Work request
Say how many lines of the listing below contain "νύχτες", giving the number and nothing else.

Records for this exercise
++++++

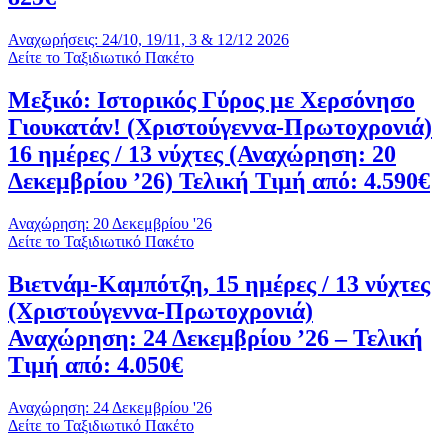
Αναχωρήσεις: 24/10, 19/11, 3 & 12/12 2026
Δείτε το Ταξιδιωτικό Πακέτο
Μεξικό: Ιστορικός Γύρος με Χερσόνησο
Γιουκατάν! (Χριστούγεννα-Πρωτοχρονιά)
16 ημέρες / 13 νύχτες (Αναχώρηση: 20
Δεκεμβρίου ’26) Τελική Τιμή από: 4.590€
Αναχώρηση: 20 Δεκεμβρίου '26
Δείτε το Ταξιδιωτικό Πακέτο
Βιετνάμ-Καμπότζη, 15 ημέρες / 13 νύχτες
(Χριστούγεννα-Πρωτοχρονιά)
Αναχώρηση: 24 Δεκεμβρίου ’26 – Τελική
Τιμή από: 4.050€
Αναχώρηση: 24 Δεκεμβρίου '26
Δείτε το Ταξιδιωτικό Πακέτο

++++++

Answer box
2